What is being asked —
The answer should match the entries that follow exactly, except that no image appears in it.

Material for this task —
____________
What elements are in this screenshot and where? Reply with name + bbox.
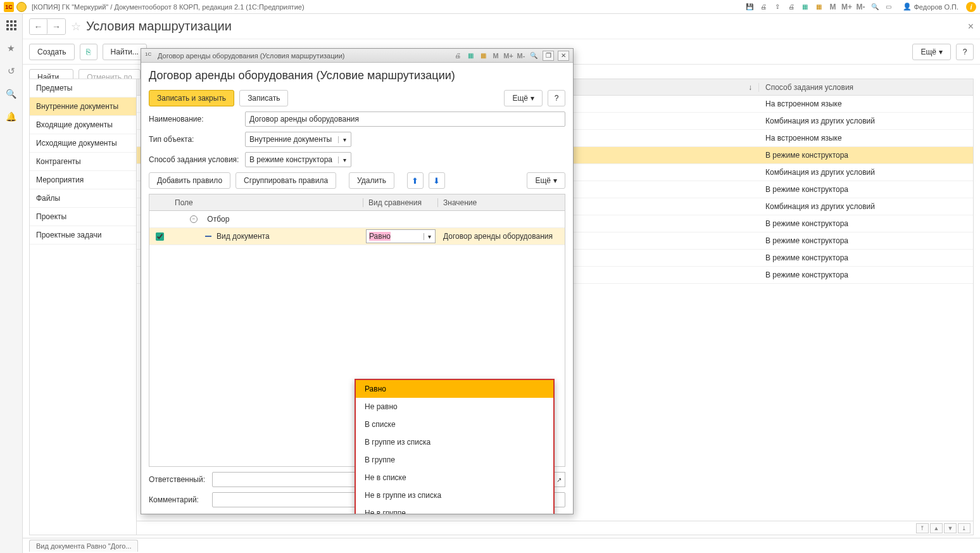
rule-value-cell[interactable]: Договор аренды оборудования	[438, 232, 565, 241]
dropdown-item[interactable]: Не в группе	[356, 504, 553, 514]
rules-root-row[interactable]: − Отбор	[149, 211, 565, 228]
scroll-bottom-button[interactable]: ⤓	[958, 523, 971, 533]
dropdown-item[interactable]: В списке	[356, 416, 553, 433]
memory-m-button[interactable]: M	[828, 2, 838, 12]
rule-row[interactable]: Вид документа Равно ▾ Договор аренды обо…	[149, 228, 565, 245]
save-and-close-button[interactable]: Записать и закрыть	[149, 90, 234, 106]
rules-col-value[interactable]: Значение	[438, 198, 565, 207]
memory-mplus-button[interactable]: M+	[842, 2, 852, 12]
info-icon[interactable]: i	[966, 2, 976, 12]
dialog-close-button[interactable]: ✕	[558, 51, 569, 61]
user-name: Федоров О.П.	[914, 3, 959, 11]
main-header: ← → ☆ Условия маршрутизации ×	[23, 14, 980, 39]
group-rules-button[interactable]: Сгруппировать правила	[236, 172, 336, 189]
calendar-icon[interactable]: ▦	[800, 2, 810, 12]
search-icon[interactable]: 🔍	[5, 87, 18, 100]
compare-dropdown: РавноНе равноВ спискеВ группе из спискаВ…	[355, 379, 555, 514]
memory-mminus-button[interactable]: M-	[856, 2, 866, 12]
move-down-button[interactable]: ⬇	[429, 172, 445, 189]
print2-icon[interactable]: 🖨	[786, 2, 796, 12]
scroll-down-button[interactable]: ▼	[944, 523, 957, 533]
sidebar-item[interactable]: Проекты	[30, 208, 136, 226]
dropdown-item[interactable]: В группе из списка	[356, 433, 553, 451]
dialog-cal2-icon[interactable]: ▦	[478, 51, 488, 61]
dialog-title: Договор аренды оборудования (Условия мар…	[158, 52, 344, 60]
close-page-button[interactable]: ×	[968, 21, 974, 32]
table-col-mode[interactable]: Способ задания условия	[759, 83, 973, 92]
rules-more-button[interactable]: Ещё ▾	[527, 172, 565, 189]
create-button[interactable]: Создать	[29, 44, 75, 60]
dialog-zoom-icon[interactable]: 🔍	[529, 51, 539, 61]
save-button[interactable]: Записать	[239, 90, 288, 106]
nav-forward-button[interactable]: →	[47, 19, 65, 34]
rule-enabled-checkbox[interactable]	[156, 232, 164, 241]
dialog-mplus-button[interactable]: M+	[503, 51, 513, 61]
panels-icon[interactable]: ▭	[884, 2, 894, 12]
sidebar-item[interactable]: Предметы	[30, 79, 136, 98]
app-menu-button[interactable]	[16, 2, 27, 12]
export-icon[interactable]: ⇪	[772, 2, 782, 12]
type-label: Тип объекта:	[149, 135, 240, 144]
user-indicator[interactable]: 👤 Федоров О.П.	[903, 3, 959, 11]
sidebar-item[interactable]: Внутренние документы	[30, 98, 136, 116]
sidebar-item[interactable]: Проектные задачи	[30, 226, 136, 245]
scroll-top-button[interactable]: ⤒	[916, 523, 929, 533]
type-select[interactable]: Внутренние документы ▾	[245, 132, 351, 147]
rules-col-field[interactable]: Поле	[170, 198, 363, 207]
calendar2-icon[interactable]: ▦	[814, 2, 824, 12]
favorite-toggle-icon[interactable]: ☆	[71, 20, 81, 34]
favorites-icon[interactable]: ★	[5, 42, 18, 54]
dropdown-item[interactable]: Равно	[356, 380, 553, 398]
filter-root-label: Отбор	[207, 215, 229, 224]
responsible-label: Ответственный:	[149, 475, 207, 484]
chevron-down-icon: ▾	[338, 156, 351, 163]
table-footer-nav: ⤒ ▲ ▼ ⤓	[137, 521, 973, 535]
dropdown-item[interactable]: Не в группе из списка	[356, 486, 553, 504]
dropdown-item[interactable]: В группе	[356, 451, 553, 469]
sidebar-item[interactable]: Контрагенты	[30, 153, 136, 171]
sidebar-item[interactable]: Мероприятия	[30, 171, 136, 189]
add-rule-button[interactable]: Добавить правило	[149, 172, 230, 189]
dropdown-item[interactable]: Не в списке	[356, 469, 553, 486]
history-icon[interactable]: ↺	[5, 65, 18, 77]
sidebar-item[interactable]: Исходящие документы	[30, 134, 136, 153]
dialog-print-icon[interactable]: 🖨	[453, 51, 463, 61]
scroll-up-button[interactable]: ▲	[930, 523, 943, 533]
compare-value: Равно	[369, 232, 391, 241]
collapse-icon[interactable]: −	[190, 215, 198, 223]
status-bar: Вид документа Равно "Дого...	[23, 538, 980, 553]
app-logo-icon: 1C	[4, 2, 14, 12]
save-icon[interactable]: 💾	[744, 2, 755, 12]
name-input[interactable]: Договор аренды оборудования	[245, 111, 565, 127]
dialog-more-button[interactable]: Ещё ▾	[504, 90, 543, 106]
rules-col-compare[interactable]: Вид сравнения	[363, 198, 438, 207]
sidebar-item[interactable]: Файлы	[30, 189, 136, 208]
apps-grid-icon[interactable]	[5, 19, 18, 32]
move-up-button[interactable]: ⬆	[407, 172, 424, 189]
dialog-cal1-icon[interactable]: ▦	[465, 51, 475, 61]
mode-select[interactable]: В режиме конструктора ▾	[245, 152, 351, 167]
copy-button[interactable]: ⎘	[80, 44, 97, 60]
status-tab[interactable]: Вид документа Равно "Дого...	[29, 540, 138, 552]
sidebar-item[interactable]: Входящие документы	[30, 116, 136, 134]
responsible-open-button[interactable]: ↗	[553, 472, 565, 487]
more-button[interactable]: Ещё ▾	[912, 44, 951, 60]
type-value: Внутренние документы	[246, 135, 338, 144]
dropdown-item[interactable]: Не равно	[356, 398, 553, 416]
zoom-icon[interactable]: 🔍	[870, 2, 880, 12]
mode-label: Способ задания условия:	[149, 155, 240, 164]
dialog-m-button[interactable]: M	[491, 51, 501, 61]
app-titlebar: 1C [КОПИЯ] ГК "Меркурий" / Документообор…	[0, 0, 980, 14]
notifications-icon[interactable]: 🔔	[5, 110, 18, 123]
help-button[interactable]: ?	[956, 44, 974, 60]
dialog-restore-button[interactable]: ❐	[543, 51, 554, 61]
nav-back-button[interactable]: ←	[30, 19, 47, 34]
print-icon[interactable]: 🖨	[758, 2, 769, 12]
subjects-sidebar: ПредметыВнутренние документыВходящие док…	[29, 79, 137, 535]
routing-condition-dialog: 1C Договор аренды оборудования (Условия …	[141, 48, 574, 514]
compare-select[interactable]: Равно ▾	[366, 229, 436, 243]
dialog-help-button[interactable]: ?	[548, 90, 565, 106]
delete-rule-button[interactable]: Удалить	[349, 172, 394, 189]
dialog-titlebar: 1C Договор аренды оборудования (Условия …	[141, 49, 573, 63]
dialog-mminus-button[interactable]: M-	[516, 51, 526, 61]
____________
Result for this exercise —
What elements are in this screenshot and where? Reply with name + bbox.
rule-value-cell[interactable]: Договор аренды оборудования	[438, 232, 565, 241]
dropdown-item[interactable]: Не в группе	[356, 504, 553, 514]
rules-root-row[interactable]: − Отбор	[149, 211, 565, 228]
scroll-bottom-button[interactable]: ⤓	[958, 523, 971, 533]
dropdown-item[interactable]: В списке	[356, 416, 553, 433]
memory-m-button[interactable]: M	[828, 2, 838, 12]
rule-row[interactable]: Вид документа Равно ▾ Договор аренды обо…	[149, 228, 565, 245]
save-and-close-button[interactable]: Записать и закрыть	[149, 90, 234, 106]
rules-col-value[interactable]: Значение	[438, 198, 565, 207]
memory-mplus-button[interactable]: M+	[842, 2, 852, 12]
info-icon[interactable]: i	[966, 2, 976, 12]
dialog-close-button[interactable]: ✕	[558, 51, 569, 61]
user-name: Федоров О.П.	[914, 3, 959, 11]
main-header: ← → ☆ Условия маршрутизации ×	[23, 14, 980, 39]
group-rules-button[interactable]: Сгруппировать правила	[236, 172, 336, 189]
calendar-icon[interactable]: ▦	[800, 2, 810, 12]
search-icon[interactable]: 🔍	[5, 87, 18, 100]
compare-dropdown: РавноНе равноВ спискеВ группе из спискаВ…	[355, 379, 555, 514]
memory-mminus-button[interactable]: M-	[856, 2, 866, 12]
move-down-button[interactable]: ⬇	[429, 172, 445, 189]
print2-icon[interactable]: 🖨	[786, 2, 796, 12]
scroll-down-button[interactable]: ▼	[944, 523, 957, 533]
sidebar-item[interactable]: Проекты	[30, 208, 136, 226]
dropdown-item[interactable]: В группе из списка	[356, 433, 553, 451]
dialog-cal2-icon[interactable]: ▦	[478, 51, 488, 61]
dialog-title: Договор аренды оборудования (Условия мар…	[158, 52, 344, 60]
close-page-button[interactable]: ×	[968, 21, 974, 32]
table-col-mode[interactable]: Способ задания условия	[759, 83, 973, 92]
rules-more-button[interactable]: Ещё ▾	[527, 172, 565, 189]
create-button[interactable]: Создать	[29, 44, 75, 60]
dialog-zoom-icon[interactable]: 🔍	[529, 51, 539, 61]
save-button[interactable]: Записать	[239, 90, 288, 106]
nav-forward-button[interactable]: →	[47, 19, 65, 34]
rule-enabled-checkbox[interactable]	[156, 232, 164, 241]
dialog-mplus-button[interactable]: M+	[503, 51, 513, 61]
panels-icon[interactable]: ▭	[884, 2, 894, 12]
sidebar-item[interactable]: Предметы	[30, 79, 136, 98]
app-menu-button[interactable]	[16, 2, 27, 12]
export-icon[interactable]: ⇪	[772, 2, 782, 12]
type-label: Тип объекта:	[149, 135, 240, 144]
user-indicator[interactable]: 👤 Федоров О.П.	[903, 3, 959, 11]
sidebar-item[interactable]: Внутренние документы	[30, 98, 136, 116]
sidebar-item[interactable]: Проектные задачи	[30, 226, 136, 245]
scroll-top-button[interactable]: ⤒	[916, 523, 929, 533]
type-select[interactable]: Внутренние документы ▾	[245, 132, 351, 147]
rules-col-field[interactable]: Поле	[170, 198, 363, 207]
calendar2-icon[interactable]: ▦	[814, 2, 824, 12]
favorite-toggle-icon[interactable]: ☆	[71, 20, 81, 34]
favorites-icon[interactable]: ★	[5, 42, 18, 54]
dropdown-item[interactable]: Равно	[356, 380, 553, 398]
filter-root-label: Отбор	[207, 215, 229, 224]
responsible-label: Ответственный:	[149, 475, 207, 484]
chevron-down-icon: ▾	[338, 156, 351, 163]
table-footer-nav: ⤒ ▲ ▼ ⤓	[137, 521, 973, 535]
dropdown-item[interactable]: Не в группе из списка	[356, 486, 553, 504]
dropdown-item[interactable]: В группе	[356, 451, 553, 469]
sidebar-item[interactable]: Контрагенты	[30, 153, 136, 171]
sidebar-item[interactable]: Мероприятия	[30, 171, 136, 189]
add-rule-button[interactable]: Добавить правило	[149, 172, 230, 189]
dropdown-item[interactable]: Не в списке	[356, 469, 553, 486]
history-icon[interactable]: ↺	[5, 65, 18, 77]
sidebar-item[interactable]: Исходящие документы	[30, 134, 136, 153]
dialog-print-icon[interactable]: 🖨	[453, 51, 463, 61]
scroll-up-button[interactable]: ▲	[930, 523, 943, 533]
compare-value: Равно	[369, 232, 391, 241]
collapse-icon[interactable]: −	[190, 215, 198, 223]
status-bar: Вид документа Равно "Дого...	[23, 538, 980, 553]
app-logo-icon: 1C	[4, 2, 14, 12]
save-icon[interactable]: 💾	[744, 2, 755, 12]
name-input[interactable]: Договор аренды оборудования	[245, 111, 565, 127]
dialog-more-button[interactable]: Ещё ▾	[504, 90, 543, 106]
rules-col-compare[interactable]: Вид сравнения	[363, 198, 438, 207]
sidebar-item[interactable]: Файлы	[30, 189, 136, 208]
apps-grid-icon[interactable]	[5, 19, 18, 32]
move-up-button[interactable]: ⬆	[407, 172, 424, 189]
dialog-cal1-icon[interactable]: ▦	[465, 51, 475, 61]
mode-select[interactable]: В режиме конструктора ▾	[245, 152, 351, 167]
copy-button[interactable]: ⎘	[80, 44, 97, 60]
status-tab[interactable]: Вид документа Равно "Дого...	[29, 540, 138, 552]
sidebar-item[interactable]: Входящие документы	[30, 116, 136, 134]
responsible-open-button[interactable]: ↗	[553, 472, 565, 487]
more-button[interactable]: Ещё ▾	[912, 44, 951, 60]
type-value: Внутренние документы	[246, 135, 338, 144]
dropdown-item[interactable]: Не равно	[356, 398, 553, 416]
zoom-icon[interactable]: 🔍	[870, 2, 880, 12]
mode-label: Способ задания условия:	[149, 155, 240, 164]
dialog-m-button[interactable]: M	[491, 51, 501, 61]
app-titlebar: 1C [КОПИЯ] ГК "Меркурий" / Документообор…	[0, 0, 980, 14]
notifications-icon[interactable]: 🔔	[5, 110, 18, 123]
help-button[interactable]: ?	[956, 44, 974, 60]
dialog-restore-button[interactable]: ❐	[543, 51, 554, 61]
nav-back-button[interactable]: ←	[30, 19, 47, 34]
print-icon[interactable]: 🖨	[758, 2, 769, 12]
subjects-sidebar: ПредметыВнутренние документыВходящие док…	[29, 79, 137, 535]
routing-condition-dialog: 1C Договор аренды оборудования (Условия …	[141, 48, 574, 514]
compare-select[interactable]: Равно ▾	[366, 229, 436, 243]
dialog-help-button[interactable]: ?	[548, 90, 565, 106]
delete-rule-button[interactable]: Удалить	[349, 172, 394, 189]
dialog-titlebar: 1C Договор аренды оборудования (Условия …	[141, 49, 573, 63]
dialog-mminus-button[interactable]: M-	[516, 51, 526, 61]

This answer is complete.